Are you aware of the LEGO framework? Yes: 77.8% No: 6.4% No answer: 15.8%
Do you use the LEGO framework? Yes: 53% No: 42.9% No answer: 4.1%
Reasons why people do not use LEGO trains • Code under development/ not stable/ not ready for the LEGO trains. • Missing documentation/instructions • No ESD trains/Only AOD centric analysis • Don't believe in AOD analysis and use a batch farm • So far because my needs could not be satisfied • For new analysis code, I am running the analysis task in 'let-me-start' way, i.e. the output of my jobs is a big tree. I would check as much as possible cutting variables.

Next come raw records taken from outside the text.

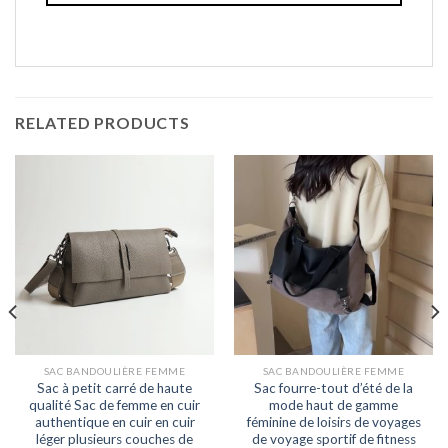
RELATED PRODUCTS
SAC BANDOULIÈRE FEMME
SAC BANDOULIÈRE FEMME
Sac à petit carré de haute
Sac fourre-tout d’été de la
qualité Sac de femme en cuir
mode haut de gamme
authentique en cuir en cuir
féminine de loisirs de voyages
léger plusieurs couches de
de voyage sportif de fitness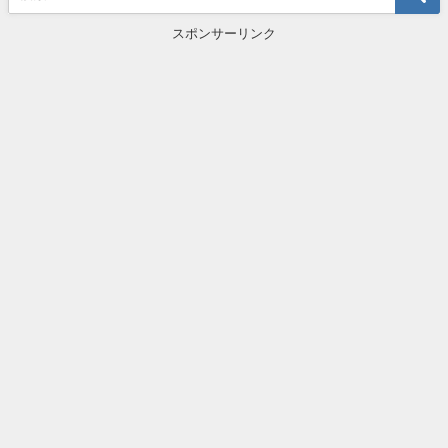
スポンサーリンク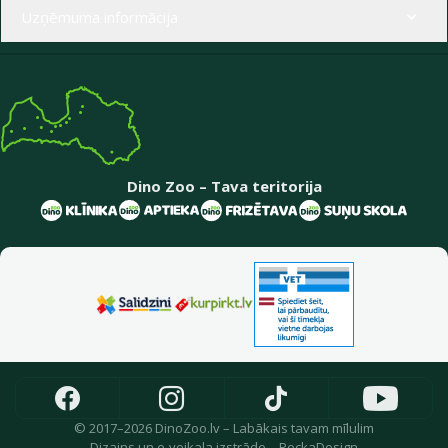
Uzņēmuma informācija
Dino Zoo – Tava teritorija
© 2017–2026 DinoZoo.lv – Labākais tavam mīlulim
Dizains
un
e-veikala izstrāde
–
PeckaDesign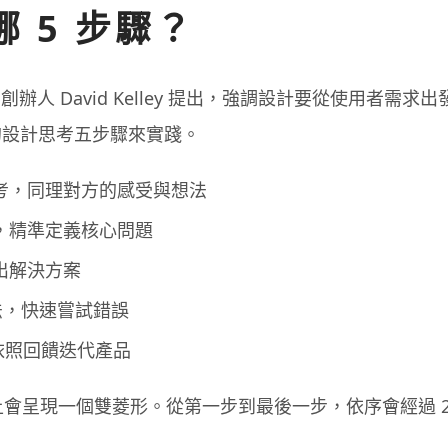
 5 步驟？
辦人 David Kelley 提出，強調設計要從使用者需求
的設計思考五步驟來實踐。
考，同理對方的感受與想法
，精準定義核心問題
出解決方案
法，快速嘗試錯誤
依照回饋迭代產品
上會呈現一個雙菱形。從第一步到最後一步，依序會經過 2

Reasons why people do not use LEGO trains • Local batch farm is more performing, easier to use • Better debugging possibilities • higher flexibility • faster processing • better control • Because most of what I do can be done off-grid, on (S)AF. • My analysis activities mostly involve detector studies and are mostly done on my laptop or batch systems • Running on CAF; there was not yet the lego train framework; new analysis testing • Merging of large outputs, more flexibility needed • Frequent change of parameters and code
How useful do you consider the LEGO framework (1 - not useful, 5 - very useful)? Mean: 4.7
Do you need extra functionality from the analysis framework?

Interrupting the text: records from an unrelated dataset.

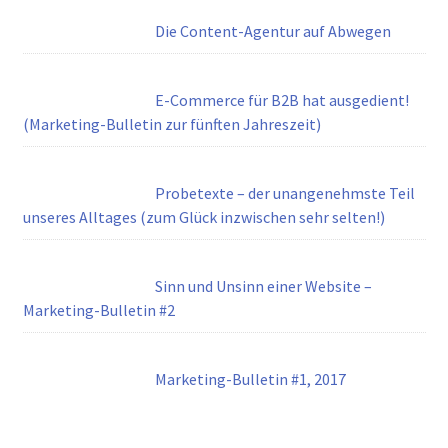
Die Content-Agentur auf Abwegen
E-Commerce für B2B hat ausgedient!
(Marketing-Bulletin zur fünften Jahreszeit)
Probetexte – der unangenehmste Teil
unseres Alltages (zum Glück inzwischen sehr selten!)
Sinn und Unsinn einer Website –
Marketing-Bulletin #2
Marketing-Bulletin #1, 2017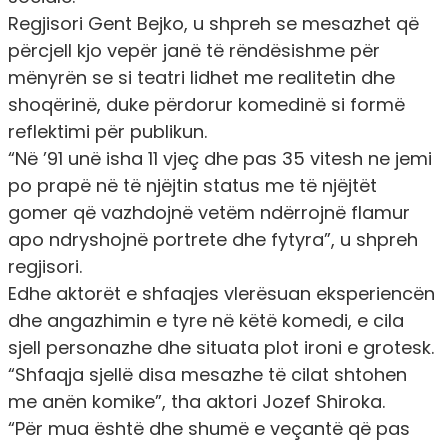
Regjisori Gent Bejko, u shpreh se mesazhet që
përcjell kjo vepër janë të rëndësishme për
mënyrën se si teatri lidhet me realitetin dhe
shoqërinë, duke përdorur komedinë si formë
reflektimi për publikun.
“
Në ’91 unë isha 11 vjeç dhe pas 35 vitesh ne jemi
po prapë në të njëjtin status me të njëjtët
gomer që vazhdojnë vetëm ndërrojnë flamur
apo ndryshojnë portrete dhe fytyra
”, u shpreh
regjisori.
Edhe aktorët e shfaqjes vlerësuan eksperiencën
dhe angazhimin e tyre në këtë komedi, e cila
sjell personazhe dhe situata plot ironi e grotesk.
“
Shfaqja sjellë disa mesazhe të cilat shtohen
me anën komike
”, tha aktori Jozef Shiroka.
“
Për mua është dhe shumë e veçantë që pas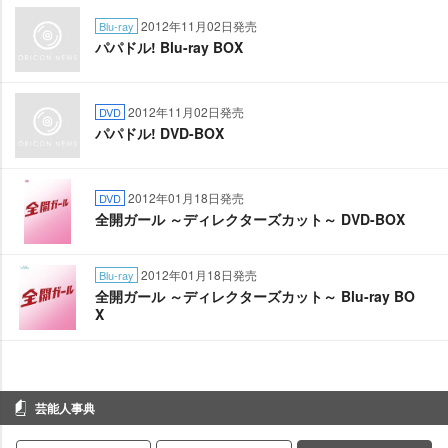
2012年11月02日発売
Blu-ray
パパドル! Blu-ray BOX
2012年11月02日発売
DVD
パパドル! DVD-BOX
2012年01月18日発売
DVD
全開ガール ～ディレクターズカット～ DVD-BOX
2012年01月18日発売
Blu-ray
全開ガール ～ディレクターズカット～ Blu-ray BO
X
芸能人事典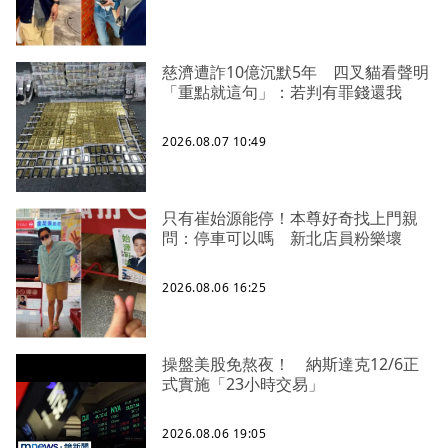
慈濟遭詐10億沉默5年 四叉貓看聲明
「重點就這句」：若判有罪錢還我
2026.08.07 10:49
只有崔始源能停！本尊好奇找上門親
問：停車可以嗎 新北店員粉樂壞
2026.08.06 16:25
操盤美股免熬夜！ 納斯達克12/6正
式實施「23小時交易」
2026.08.06 19:05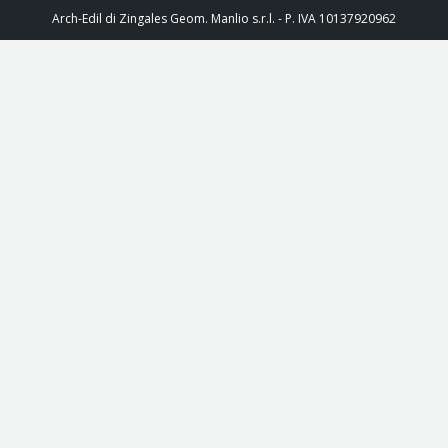
Arch-Edil di Zingales Geom. Manlio s.r.l. - P. IVA 10137920962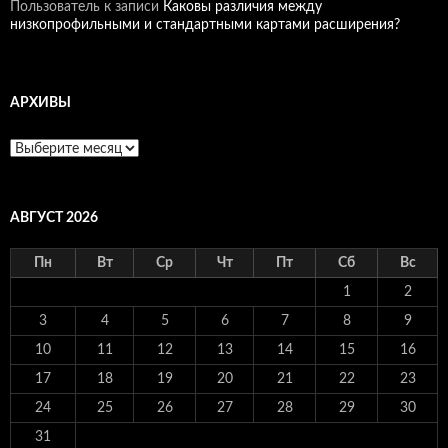
Пользователь
к записи
Каковы различия между
низкопрофильными и стандартными картами расширения?
АРХИВЫ
Архивы
АВГУСТ 2026
Пн
Вт
Ср
Чт
Пт
Сб
Вс
1
2
3
4
5
6
7
8
9
10
11
12
13
14
15
16
17
18
19
20
21
22
23
24
25
26
27
28
29
30
31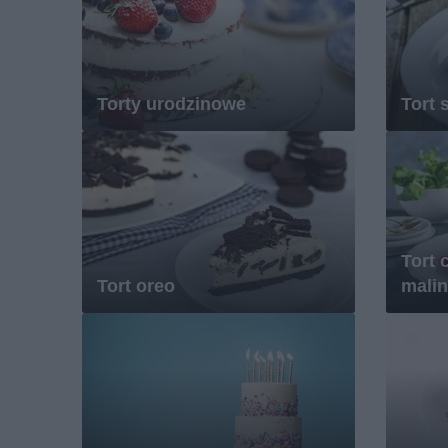
Torty urodzinowe
Tort 
Tort 
Tort oreo
mali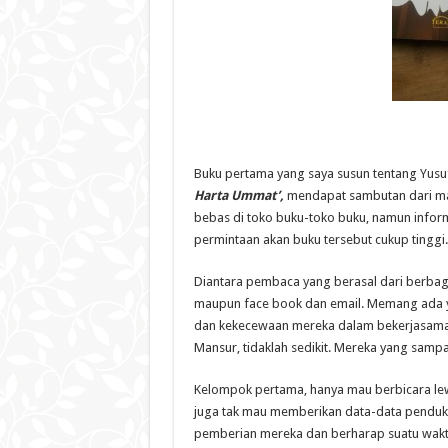
Buku pertama yang saya susun tentang Yusu
Harta Ummat’,
mendapat sambutan dari mas
bebas di toko buku-toko buku, namun inform
permintaan akan buku tersebut cukup tinggi.
Diantara pembaca yang berasal dari berbag
maupun face book dan email. Memang ada y
dan kekecewaan mereka dalam bekerjasama,
Mansur, tidaklah sedikit. Mereka yang samp
Kelompok pertama, hanya mau berbicara lewa
juga tak mau memberikan data-data penduku
pemberian mereka dan berharap suatu wakt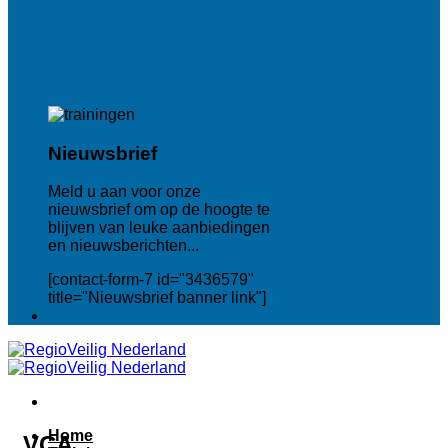
Nieuwsbrief
Meld u aan voor onze
nieuwsbrief om op de hoogte te
blijven van leuke aanbiedingen
en nieuwsberichten...
[contact-form-7 id="3436579"
title="Nieuwsbrief banner link"]
Home
VCA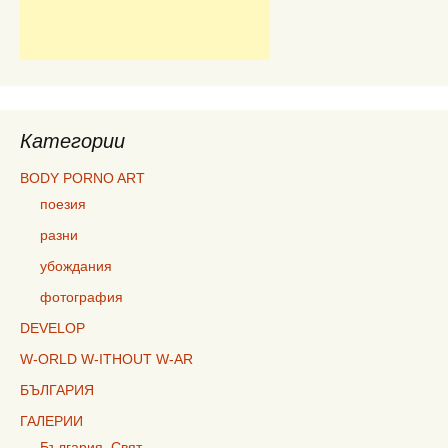
Категории
BODY PORNO ART
поезия
разни
убождания
фотография
DEVELOP
W-ORLD W-ITHOUT W-AR
БЪЛГАРИЯ
ГАЛЕРИИ
България, Свят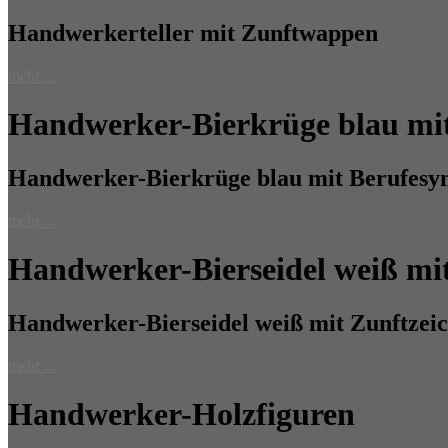
Handwerkerteller mit Zunftwappen
mehr ...
Handwerker-Bierkrüge blau mi
Handwerker-Bierkrüge blau mit Berufesy
mehr ...
Handwerker-Bierseidel weiß mi
Handwerker-Bierseidel weiß mit Zunftzei
mehr ...
Handwerker-Holzfiguren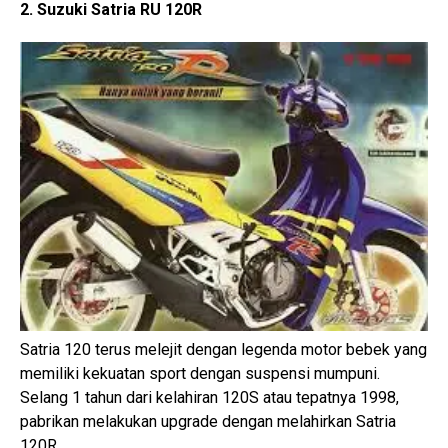
2. Suzuki Satria RU 120R
Satria 120 terus melejit dengan legenda motor bebek yang
memiliki kekuatan sport dengan suspensi mumpuni.
Selang 1 tahun dari kelahiran 120S atau tepatnya 1998,
pabrikan melakukan upgrade dengan melahirkan Satria
120R.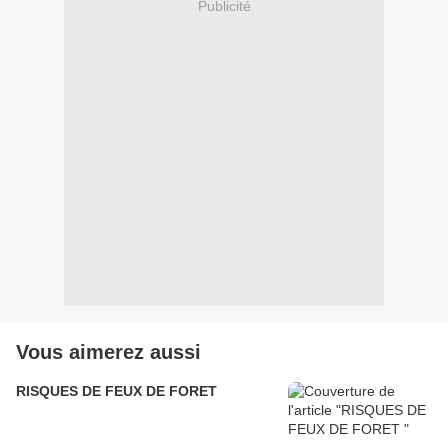
Publicité
Vous aimerez aussi
RISQUES DE FEUX DE FORET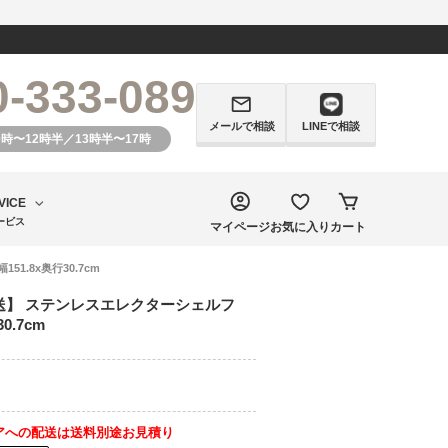
0-333-089
メールで相談
LINEで相談
0時〜12時半／13時半〜17時
VICE
ービス
マイページ
お気に入り
カート
1.8x奥行30.7cm
送】 ステンレスエレクターシェルフ
30.7cm
アへの配送は送料別途お見積り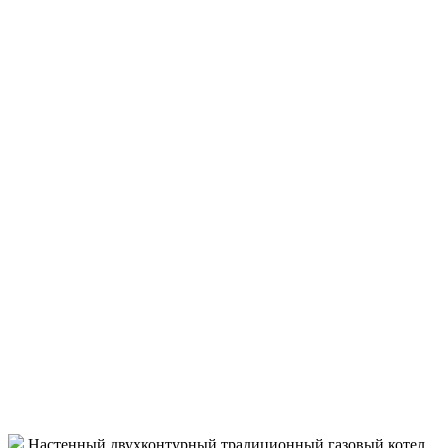
Настенный двухконтурный традиционный газовый котел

Required functionality • Easy possibility to write custom streams. • more details for basic selection • Larger size of the buffer for event mixing ? (Do not really know if this is doable easily) • Mainly I need better documentation. I think it's all written but the documentation directly linked to on the offline pages is all >3 years old. Several features are completely undocumented - or at least the documentation is so obscure as to effectively not exist. • Trigger information at analysis level. Smarter merging. Now it only starts once all jobs are finished. Why not start merging when the first files are created? And then just do bookkeeping. Now we are in a situation where people doe their own merging on local clusters since that saves you 2 days!

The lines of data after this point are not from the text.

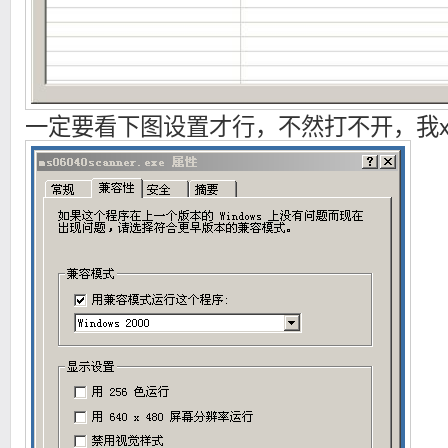
一定要看下图设置才行，不然打不开，我xp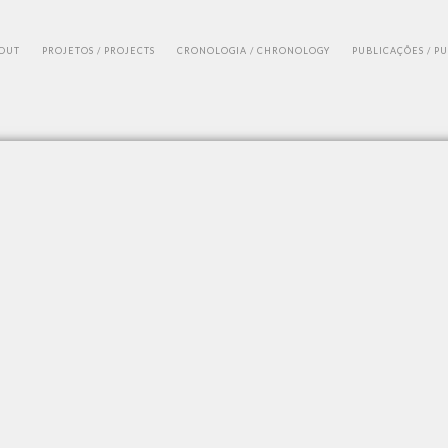
BOUT
PROJETOS / PROJECTS
CRONOLOGIA / CHRONOLOGY
PUBLICAÇÕES / P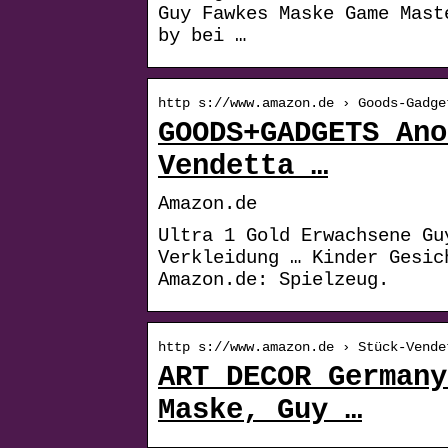
Guy Fawkes Maske Game Mast
by bei …
http s://www.amazon.de › Goods-Gadge
GOODS+GADGETS Ano
Vendetta …
Amazon.de
Ultra 1 Gold Erwachsene Gu
Verkleidung … Kinder Gesic
Amazon.de: Spielzeug.
http s://www.amazon.de › Stück-Vende
ART DECOR Germany
Maske, Guy …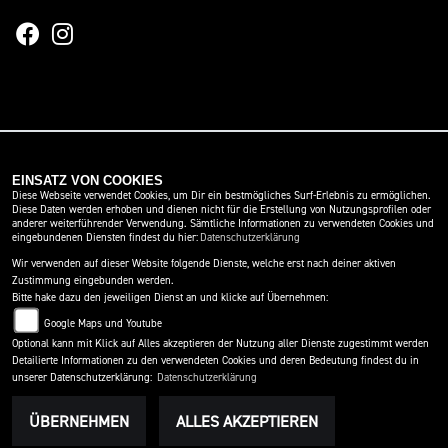
IMPRESSUM
DATENSCHUTZ
DISCLAIMER
EINSATZ VON COOKIES
Diese Webseite verwendet Cookies, um Dir ein bestmögliches Surf-Erlebnis zu ermöglichen.
BARRIEREFREIHEIT
AGB
Diese Daten werden erhoben und dienen nicht für die Erstellung von Nutzungsprofilen oder
anderer weiterführender Verwendung. Sämtliche Informationen zu verwendeten Cookies und
powered by 1000PS
eingebundenen Diensten findest du hier:
Datenschutzerklärung
Wir verwenden auf dieser Website folgende Dienste, welche erst nach deiner aktiven
Zustimmung eingebunden werden.
Bitte hake dazu den jeweiligen Dienst an und klicke auf Übernehmen:
Google Maps und Youtube
Optional kann mit Klick auf Alles akzeptieren der Nutzung aller Dienste zugestimmt werden
Detailierte Informationen zu den verwendeten Cookies und deren Bedeutung findest du in
unserer Datenschutzerklärung:
Datenschutzerklärung
ÜBERNEHMEN
ALLES AKZEPTIEREN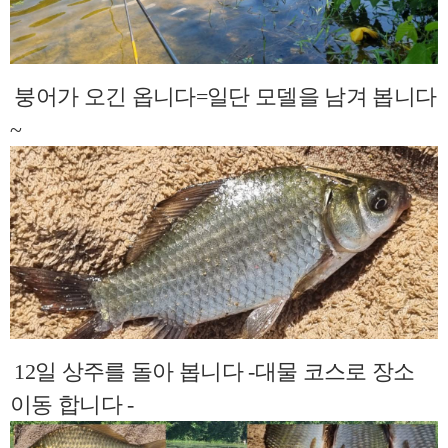
붕어가 오긴 옵니다=일단 모델을 남겨 봅니다
~
12일 상주를 돌아 봅니다 -대물 코스로 장소
이동 합니다 -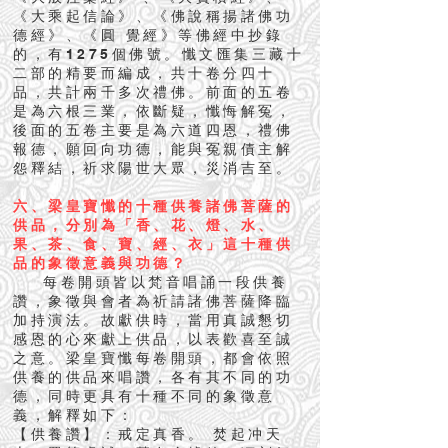
《大乘起信論》、《佛說稱揚諸佛功
德經》、《圓 覺經》等佛經中抄錄
的，有1275個佛號。懺文匯集三藏十
二部的精要而編成，共十卷分四十
品，共計兩千多次禮佛。前面的五卷
是為六根三業，依斷疑，懺悔解冤，
後面的五卷主要是為六道四恩，禮佛
報德，願回向功德，能與冤親債主解
怨釋結，祈求陽世大眾，災消吉至。
六、梁皇寶懺的十種供養諸佛菩薩的
供品，分別為「香、花、燈、水、
果、茶、食、寶、經、衣」這十種供
品的象徵意義與功德？
每卷開頭皆以梵音唱誦一段供養
讚，象徵與會者為祈請諸佛菩薩降臨
加持演法。故獻供時，當用真誠懇切
感恩的心來獻上供品，以表歡喜至誠
之意。梁皇寶懺每卷開頭，都會依照
供養的供品來唱讚，各有其不同的功
德，同時更具有十種不同的象徵意
義，解釋如下：
【供養讚】：戒定真香。 焚起冲天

Required functionality • Have access from within AODs of general things useful for all analysis, like trigger configuration (to get scalers, downscaling, etc..) and LHC information (to get lumi, etc...). Those things are mostly run-based and not event-based. • While running the merging (with a user job) a subjob can fail due to a corrupted/inaccessible file. This implies a significant loss of statistics that could be avoided if this error could be automatically detected and the job resubmitted skipping that specific file. • Embedding of real data and MC digits is missing. We run custom jobs which simulates events, read ESD of real data, convert ESD objects to digits, merge data digits with MC digits, run reconstruction, produce a new ESD, then filter to AOD. Only after that we can use the analysis framework to analyzed such embedded AOD.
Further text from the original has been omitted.